Every line below must be reproduced exactly; no pictures are to be included.
::: Records for this exercise
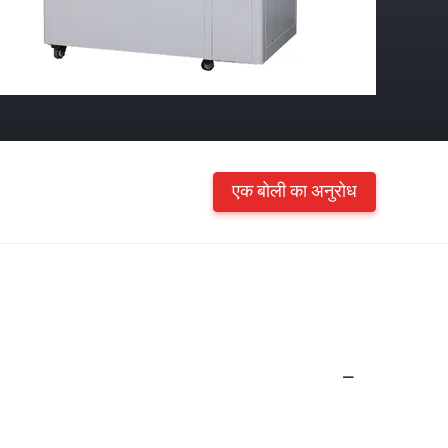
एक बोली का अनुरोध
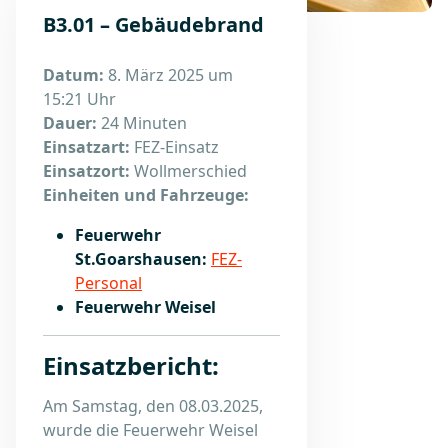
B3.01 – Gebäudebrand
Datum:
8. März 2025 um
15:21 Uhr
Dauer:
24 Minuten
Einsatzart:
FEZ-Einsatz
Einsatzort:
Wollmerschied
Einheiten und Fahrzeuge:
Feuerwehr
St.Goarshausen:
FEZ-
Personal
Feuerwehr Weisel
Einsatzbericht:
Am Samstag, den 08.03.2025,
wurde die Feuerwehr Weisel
::::::
• Response to this exercise:
एक बोली का अनुरोध
B3.01 – Gebäudebrand
Datum:
8. März 2025 um
15:21 Uhr
Dauer:
24 Minuten
Einsatzart:
FEZ-Einsatz
Einsatzort:
Wollmerschied
Einheiten und Fahrzeuge:
Feuerwehr
St.Goarshausen:
FEZ-
Personal
Feuerwehr Weisel
Einsatzbericht:
Am Samstag, den 08.03.2025,
wurde die Feuerwehr Weisel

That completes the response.